- _Exercise description_
Copy from the first line below down to and including the line with "рекламных проспектах, но". Skip the pictures.

[Dataset entries]

----

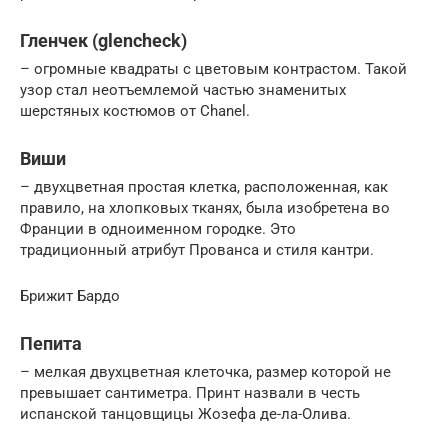
Гленчек (glencheck)
– огромные квадраты с цветовым контрастом. Такой
узор стал неотъемлемой частью знаменитых
шерстяных костюмов от Chanel.
Виши
– двухцветная простая клетка, расположенная, как
правило, на хлопковых тканях, была изобретена во
Франции в одноименном городке. Это
традиционный атрибут Прованса и стиля кантри.
Брижит Бардо
Пепита
– мелкая двухцветная клеточка, размер которой не
превышает сантиметра. Принт назвали в честь
испанской танцовщицы Жозефа де-ла-Олива.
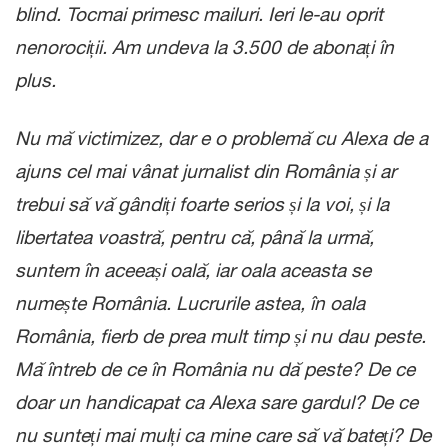
blind. Tocmai primesc mailuri. Ieri le-au oprit
nenorociții. Am undeva la 3.500 de abonați în
plus.
Nu mă victimizez, dar e o problemă cu Alexa de a
ajuns cel mai vânat jurnalist din România și ar
trebui să vă gândiți foarte serios și la voi, și la
libertatea voastră, pentru că, până la urmă,
suntem în aceeași oală, iar oala aceasta se
numește România. Lucrurile astea, în oala
România, fierb de prea mult timp și nu dau peste.
Mă întreb de ce în România nu dă peste? De ce
doar un handicapat ca Alexa sare gardul? De ce
nu sunteți mai mulți ca mine care să vă bateți? De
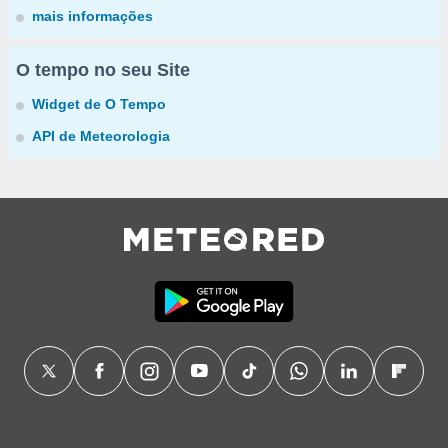
mais informações
O tempo no seu Site
Widget de O Tempo
API de Meteorologia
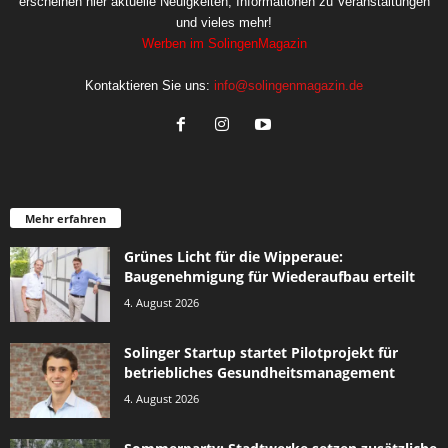
erscheinen hier aktuelle Neuigkeiten, Informationen zu Veranstaltungen
und vieles mehr!
Werben im SolingenMagazin
Kontaktieren Sie uns:
info@solingenmagazin.de
Mehr erfahren
Grünes Licht für die Wipperaue:
Baugenehmigung für Wiederaufbau erteilt
4. August 2026
Solinger Startup startet Pilotprojekt für
betriebliches Gesundheitsmanagement
4. August 2026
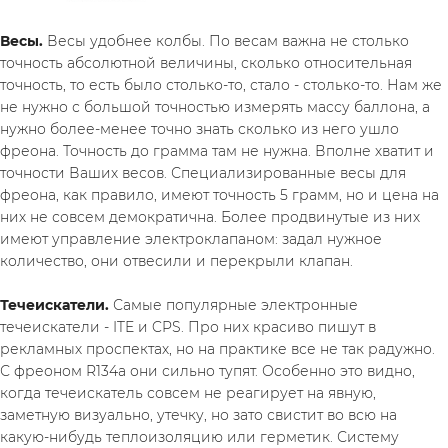
Весы. 
Весы удобнее колбы. По весам важна не столько 
точность абсолютной величины, сколько относительная 
точность, то есть было столько-то, стало - столько-то. Нам же 
не нужно с большой точностью измерять массу баллона, а 
нужно более-менее точно знать сколько из него ушло 
фреона. Точность до грамма там не нужна. Вполне хватит и 
точности Ваших весов. Специализированные весы для 
фреона, как правило, имеют точность 5 грамм, но и цена на 
них не совсем демократична. Более продвинутые из них 
имеют управление электроклапаном: задал нужное 
количество, они отвесили и перекрыли клапан.
Течеискатели. 
Самые популярные электронные 
течеискатели - ITE и CPS. Про них красиво пишут в 
рекламных проспектах, но на практике все не так радужно. 
С фреоном R134a они сильно тупят. Особенно это видно, 
когда течеискатель совсем не реагирует на явную, 
заметную визуально, утечку, но зато свистит во всю на 
какую-нибудь теплоизоляцию или герметик. Систему 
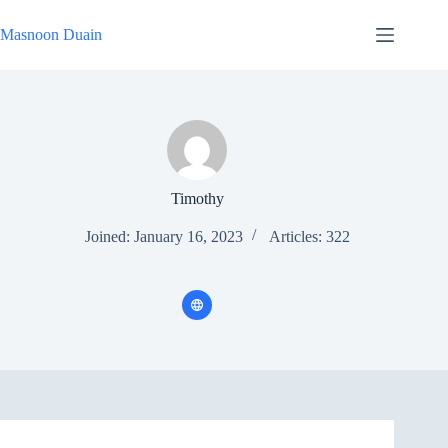
Skip
to
Masnoon Duain
content
Timothy
Joined: January 16, 2023
Articles: 322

----

- _Output of the task_
Гленчек (glencheck)
– огромные квадраты с цветовым контрастом. Такой
узор стал неотъемлемой частью знаменитых
шерстяных костюмов от Chanel.
Виши
– двухцветная простая клетка, расположенная, как
правило, на хлопковых тканях, была изобретена во
Франции в одноименном городке. Это
традиционный атрибут Прованса и стиля кантри.
Брижит Бардо
Пепита
– мелкая двухцветная клеточка, размер которой не
превышает сантиметра. Принт назвали в честь
испанской танцовщицы Жозефа де-ла-Олива.
blind. Tocmai primesc mailuri. Ieri le-au oprit
nenorociții. Am undeva la 3.500 de abonați în
plus.
Nu mă victimizez, dar e o problemă cu Alexa de a
ajuns cel mai vânat jurnalist din România și ar
trebui să vă gândiți foarte serios și la voi, și la
libertatea voastră, pentru că, până la urmă,
suntem în aceeași oală, iar oala aceasta se
numește România. Lucrurile astea, în oala
România, fierb de prea mult timp și nu dau peste.
Mă întreb de ce în România nu dă peste? De ce
doar un handicapat ca Alexa sare gardul? De ce
nu sunteți mai mulți ca mine care să vă bateți? De
mais informações
O tempo no seu Site
Widget de O Tempo
API de Meteorologia
erscheinen hier aktuelle Neuigkeiten, Informationen zu Veranstaltungen
und vieles mehr!
Werben im SolingenMagazin
Kontaktieren Sie uns:
info@solingenmagazin.de
Mehr erfahren
Grünes Licht für die Wipperaue:
Baugenehmigung für Wiederaufbau erteilt
4. August 2026
Solinger Startup startet Pilotprojekt für
betriebliches Gesundheitsmanagement
4. August 2026
Весы. 
Весы удобнее колбы. По весам важна не столько 
точность абсолютной величины, сколько относительная 
точность, то есть было столько-то, стало - столько-то. Нам же 
не нужно с большой точностью измерять массу баллона, а 
нужно более-менее точно знать сколько из него ушло 
фреона. Точность до грамма там не нужна. Вполне хватит и 
точности Ваших весов. Специализированные весы для 
фреона, как правило, имеют точность 5 грамм, но и цена на 
них не совсем демократична. Более продвинутые из них 
имеют управление электроклапаном: задал нужное 
количество, они отвесили и перекрыли клапан.
Течеискатели. 
Самые популярные электронные 
течеискатели - ITE и CPS. Про них красиво пишут в 
рекламных проспектах, но на практике все не так радужно. 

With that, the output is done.